Acusada de grilagem, comunitária afirma que processará dona de terreno no bairro São Joaquim

por Carlos Britto // 13 de julho de 2012 às 14:00

A doméstica Evani Teodora da Silva, mais conhecida por Dona “Vilô”, disse que vai processar uma das proprietárias de um terreno no São Joaquim (zona norte de Petrolina), a “Tereza de Laninho”, que a acusou de grilagem de terras no bairro. Tereza – que procurou o Blog para contestar a comunitária Roberta Barbosa, a qual denunciou que sua casa foi demolida no São Joaquim sem nenhuma aviso por parte da prefeitura – aproveitou para acusar Dona Vilô, a quem afirmou vender terrenos que já teriam donos.

Mas Dona Vilô não deixou barato. Ela afirmou que Tereza reivindica por uma área no São Joaquim da qual seus terrenos não fazem parte. “Os terrenos dela ficam dentro da lagoa, isso foi medido pelo fiscal da prefeitura, mas ela não aceitou o fato e até agrediu o fiscal”, revelou.

Ela disse ainda que o terreno onde Roberta construiu e teve sua casa demolida faz parte de uma área comprada por Joaquim da Silva (que tem uma parceria com Dona Vilô) , na década de 60, por 2 cruzeiros – moeda da época.

Quem vendeu os lotes do então Recanto do Caroá II, onde atualmente está o bairro, foi o falecido empresário e ex-prefeito da cidade José Coelho. Com todos os documentos de posse em mãos, incluindo os do Incra, Dona Vilô mostrou à reportagem a escritura repassada em 1993 por Zé Coelho, comprovando o fato.

Queixa

A doméstica explicou que Terezinha também foi beneficiada com lotes do antigo Sítio Caroá II, mas o terreno comprado por Roberta a um corretor chamado José Roberto não tem nada a ver com a área da qual Terezinha se diz a dona. Ela informou ainda que seu genro, Francisco Furtado da Silva, é outro que comprou terreno a José Roberto e foi denunciado por Terezinha de ter se apropriado do que é seu. “Ele (Francisco) disse que vai processá-la”, garante Dona Vilô. Ele também refuta as acusações de que teriam vendido outros lotes em bairros da zona norte da cidade.

Segundo Dona Vilô, os únicos terrenos que vendeu são os do São Joaquim, cuja proprietária é Míriam de Souza Santos – da qual é procuradora. “Já prestei queixa contra ela por calúnia, difamação e danos morais. Ladrão não mostra documentos, e nem procura a justiça. E nós temos duas escrituras em nome de Seu Joaquim, do Renato do Caroá II e do Mandacaru, além do Incra. São todos documentos originais”, completou.

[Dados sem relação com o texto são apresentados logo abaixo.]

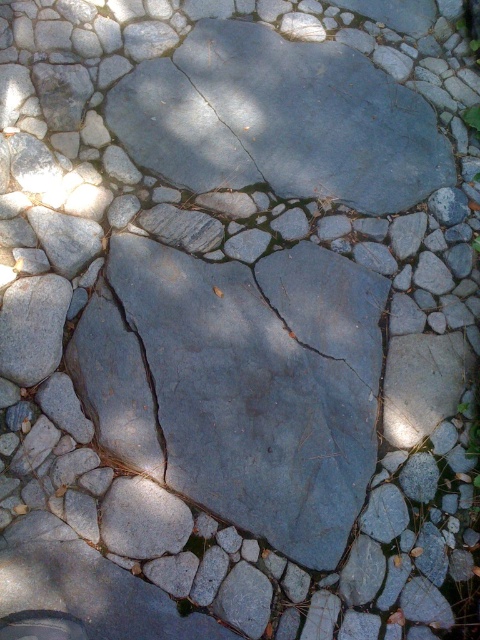 You are a gardener inspecting the stone pathway. You notice the gray rough stone at center and the gray rough stone crack at center. Which of these two has a greater height?

The gray rough stone at center is taller than the gray rough stone crack at center.

You are a gardener trying to repair the stone pathway. You have a gray rough stone at center and a gray rough stone crack at center. Which one has a larger width?

The gray rough stone at center is wider than the gray rough stone crack at center according to the description.

You are standing on the stone pathway and looking at two points marked on the image. Which point, point at coordinate (197, 262) or point at coordinate (128, 349), is closer to you?

Point at coordinate (128, 349) is closer to you because it is less further to the camera than point at coordinate (197, 262). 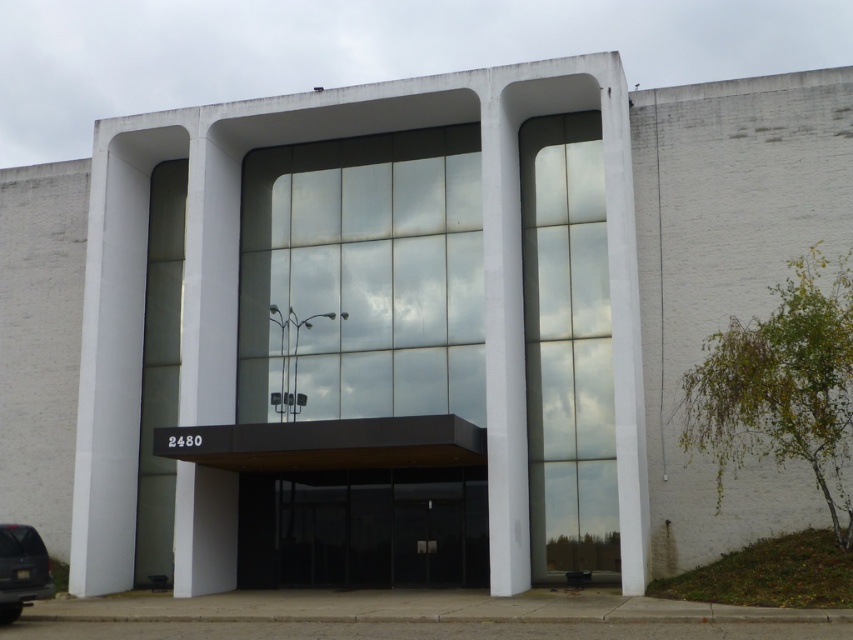 Question: Is transparent glass doors at center wider than shiny black suv at lower left?

Choices:
 (A) no
 (B) yes

Answer: (B)

Question: Can you confirm if transparent glass doors at center is bigger than shiny black suv at lower left?

Choices:
 (A) yes
 (B) no

Answer: (A)

Question: Which object appears closest to the camera in this image?

Choices:
 (A) shiny black suv at lower left
 (B) transparent glass doors at center

Answer: (A)

Question: Is transparent glass doors at center in front of shiny black suv at lower left?

Choices:
 (A) no
 (B) yes

Answer: (A)

Question: Which object is closer to the camera taking this photo?

Choices:
 (A) transparent glass doors at center
 (B) shiny black suv at lower left

Answer: (B) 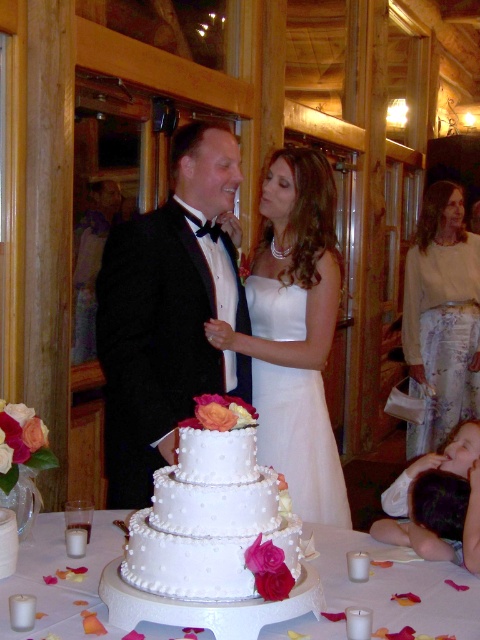 Question: Where is white textured cake at center located in relation to white satin wedding dress at center in the image?

Choices:
 (A) right
 (B) left

Answer: (B)

Question: Which object is closer to the camera taking this photo?

Choices:
 (A) white pearl cake at center
 (B) white satin wedding dress at center
 (C) white textured cake at center

Answer: (A)

Question: Is the position of white textured cake at center less distant than that of white satin wedding dress at center?

Choices:
 (A) no
 (B) yes

Answer: (B)

Question: Is white textured cake at center positioned before white pearl cake at center?

Choices:
 (A) yes
 (B) no

Answer: (B)

Question: Which object is farther from the camera taking this photo?

Choices:
 (A) white pearl cake at center
 (B) white satin wedding dress at center
 (C) white textured cake at center
 (D) white floral pants at right

Answer: (D)

Question: Which object appears farthest from the camera in this image?

Choices:
 (A) white satin dress at center
 (B) white satin wedding dress at center
 (C) white floral pants at right

Answer: (C) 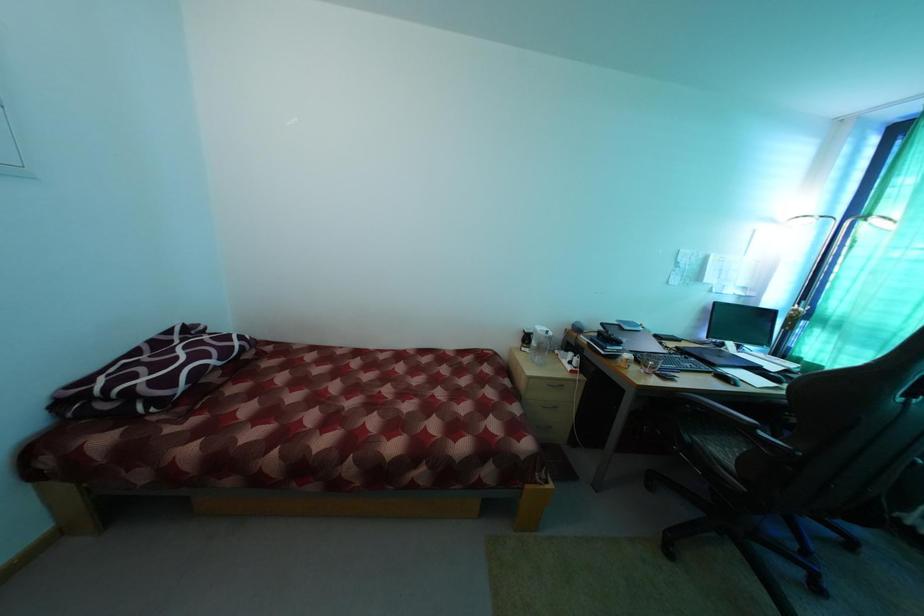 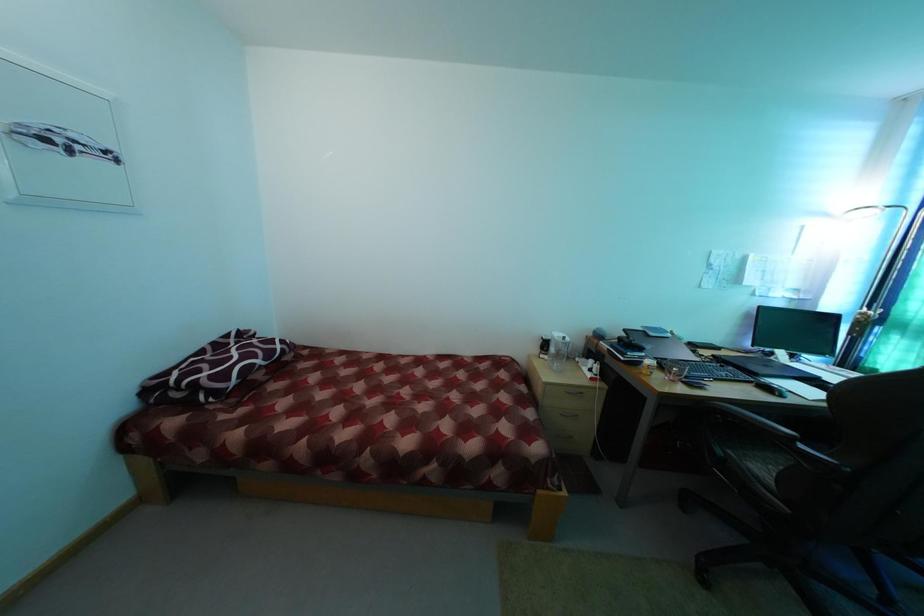 In a continuous first-person perspective shot, in which direction is the camera moving?

The cameraman walked toward right, backward. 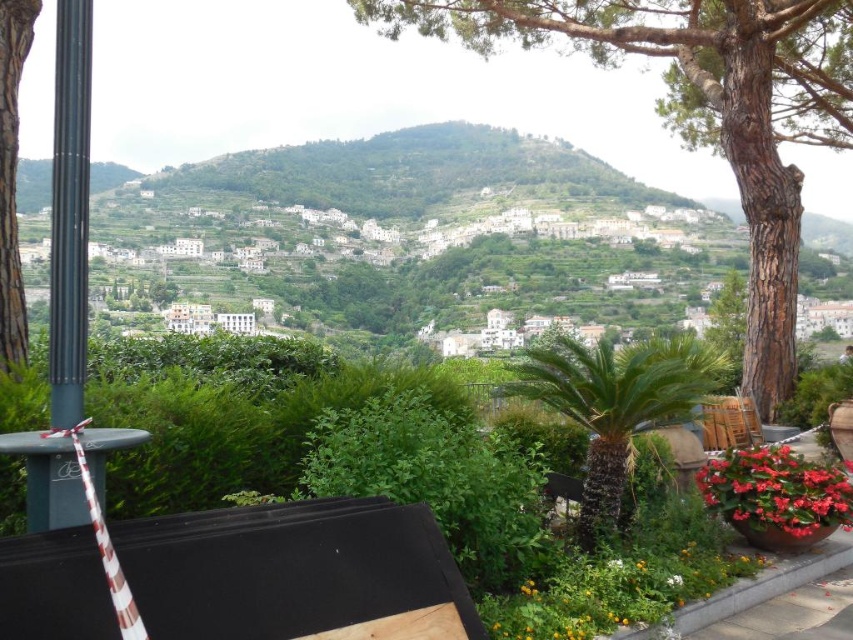 Who is positioned more to the left, green leafy hillside at center or brown rough bark tree at upper center?

green leafy hillside at center is more to the left.

Which of these two, green leafy hillside at center or brown rough bark tree at upper center, stands shorter?

Standing shorter between the two is brown rough bark tree at upper center.

Image resolution: width=853 pixels, height=640 pixels. What do you see at coordinates (410, 230) in the screenshot? I see `green leafy hillside at center` at bounding box center [410, 230].

Image resolution: width=853 pixels, height=640 pixels. I want to click on green leafy hillside at center, so click(410, 230).

Does green leafy palm at center appear under vivid red petals at lower right?

No, green leafy palm at center is not below vivid red petals at lower right.

Is green leafy palm at center smaller than vivid red petals at lower right?

No, green leafy palm at center is not smaller than vivid red petals at lower right.

Who is more distant from viewer, (685, 392) or (706, 484)?

The point (685, 392) is behind.

This screenshot has width=853, height=640. What are the coordinates of `green leafy palm at center` in the screenshot? It's located at (614, 404).

What do you see at coordinates (614, 404) in the screenshot?
I see `green leafy palm at center` at bounding box center [614, 404].

The height and width of the screenshot is (640, 853). I want to click on green leafy palm at center, so click(614, 404).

Acusada de grilagem, comunitária afirma que processará dona de terreno no bairro São Joaquim

  1. MÁRCIO disse:

    DA QUI A POUCO ELA APARECE COM UM DOCUMENTO DIZENDO Q A ILHA DO FOGO É DELA.KKKKKKKKKKKKKKKKKKK

  2. Naja disse:

    oh confusão essa, parece aquela história, joão que ama rita que ama josé que ama ana.

  3. fagner disse:

    Eu gostaria q ela me informasse o numero dessa tal de mirian essa mulher me vendeu 2 terrenos no cujo bairro e ambos ja tem dono….
    vou correr a tras.!!!

  4. maria disse:

    Se Miriam é Proprietaria, ela tem por obrigação ou a procuradora de passar a escrutura quem comprou não pode perder, vamos atrás, em petrolina tem cartório. VAMOS JUNTAR TODOS QUE TEM PROCURAÇÃO ASSINADO POR QUEM QUER QUE SEJA E EXIGIR NOSSOS DIREITOS. QUEREMOS VER A ESCRITURA ,
    ATE SÓ QUEM PROVA QUE TEM E MOSTRA A ESCRITURA É A CITADA TEREZA DE LANINHO OU TEREZINHA, ESSA EU TIRO O CHAPÉU.

    e

    r

  5. Feito justiça. disse:

    olhe essas escritura tem que ser mostrada na justiça, quem garante se não é falsa. isso é de quem pega os terrenos alheios e tem costume de sair vendendo ai entrar pelo cano coisa feia, deus esta no ceu e esta vendo cuidados nos castigo que deus tarda mais não falha. a justça resolvera.